Is The China Property Pricing Bubble Causing A Secondary Sydney And Melbourne Pricing Bubble?

It may or may not surprise you to learn that Sydney and Melbourne apartment prices are relatively ‘cheap’ compared with the median apartment prices in the major Chinese cities like Shanghai, where a two-bedroom apartment is around $900,000, which is about 25% more expensive that a similar one in Sydney.

What might surprise you is the level of investment from China into Sydney and Melbourne. It’s estimated at 25 per cent of all new homes in NSW and 16 per cent in Victoria in 2015-16, according to new research uncovered by Credit Suisse analysts.
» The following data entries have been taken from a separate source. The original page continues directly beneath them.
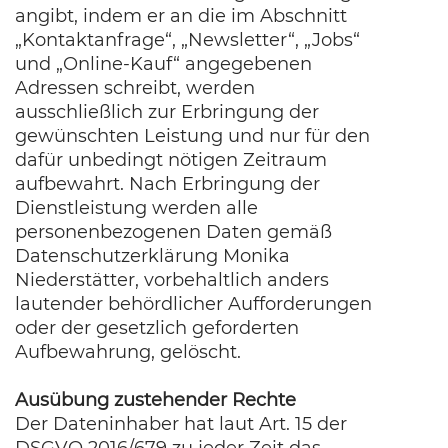
angibt, indem er an die im Abschnitt
„Kontaktanfrage“, „Newsletter“, „Jobs“
und „Online-Kauf“ angegebenen
Adressen schreibt, werden
ausschließlich zur Erbringung der
gewünschten Leistung und nur für den
dafür unbedingt nötigen Zeitraum
aufbewahrt. Nach Erbringung der
Dienstleistung werden alle
personenbezogenen Daten gemäß
Datenschutzerklärung Monika
Niederstätter, vorbehaltlich anders
lautender behördlicher Aufforderungen
oder der gesetzlich geforderten
Aufbewahrung, gelöscht.
Ausübung zustehender Rechte
Der Dateninhaber hat laut Art. 15 der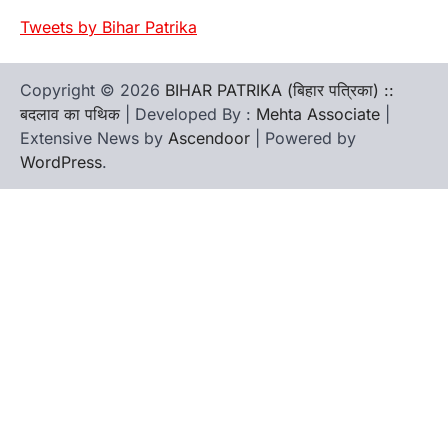
Tweets by Bihar Patrika
Copyright © 2026
BIHAR PATRIKA (बिहार पत्रिका) ::
बदलाव का पथिक
| Developed By :
Mehta Associate
|
Extensive News by
Ascendoor
| Powered by
WordPress
.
The team at Credit Suisse broke down the total foreign investment approval figures for NSW and Victoria residential real estate using state tax data they gained using freedom of information laws and found China dominates the list of foreign buyers and accounts for almost 80% of all the international demand.

Affordability Plus Security Driving Chinese Buyers To The Lucky Country

Chinese average incomes are much lower compared to here in Australia so affordability is a big factor as to why Chinese investors look so favourably on the Sydney and Melbourne markets.
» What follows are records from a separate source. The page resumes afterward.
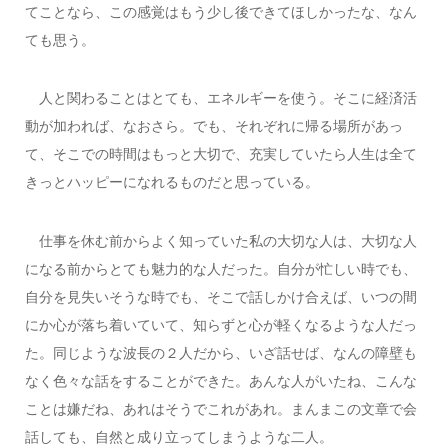
てことなら、この感覚はもう少し後できてほしかったな、なん
ても思う。
人と関わることはとても、エネルギーを使う。そこに経済活
動が加われば、なおさら。でも、それぞれに帰る場所があっ
て、そこでの時間はもっと大切で、充実していたら人生は全て
きっとハッピーになれるものだと思っている。
仕事を休む前からよく知っていた私の大切な人は、大切な人
になる前からとても魅力的な人だった。自分が忙しい時でも、
自分を見失いそうな時でも、そこで話しかけ合えば、いつの間
にか心が落ち着いていて、知らずと心が軽くなるような人だっ
た。同じような波長の２人だから、いざ話せば、なんの障壁も
なく色々な話をすることができた。あんな人がいたね、こんな
ことは嫌だね、あれはそうでこれがあれ。まんまこの文章で会
話しても、自然と成り立ってしまうような二人。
Another reason is that investing in China is considered riskier than investing in Australia, with the Chinese Government able to seize property at a moment’s notice if they so choose.

The political environment in China is also uncertain, as it remains unclear as to how this communist country will deal with a growing divide between the new wealthy millionaire class, and the working class, who are finding their major cities less and less affordable.

Any Talk Of A Price Downturn To Be Softened By China: Suggests New Credit Suisse Research

Credit Suisse’s key research analyst Hasan Tevfik wrote in a recent research note Australian Investment Strategy: Shanghai? Shenzhen? Sydney! “We forecast Chinese demand for Aussie housing will continue to grow. It will be supported by Chinese wealth creation, attractive valuations (when compared to Tier 1 cities in China) and closer economic integration. While Australian housing is at peak cycle, we believe the pace and severity of the coming downturn will be cushioned by Chinese demand.” Mr Tevfik wrote.

Given the immense scale of China, where a very small percentage of the population can have a big influence on a local market, it’s hard to argue with the latest Credit Suisse research. Yet with any prediction, it remains to be seen how this will play out for the Sydney and Melbourne markets over the next few years.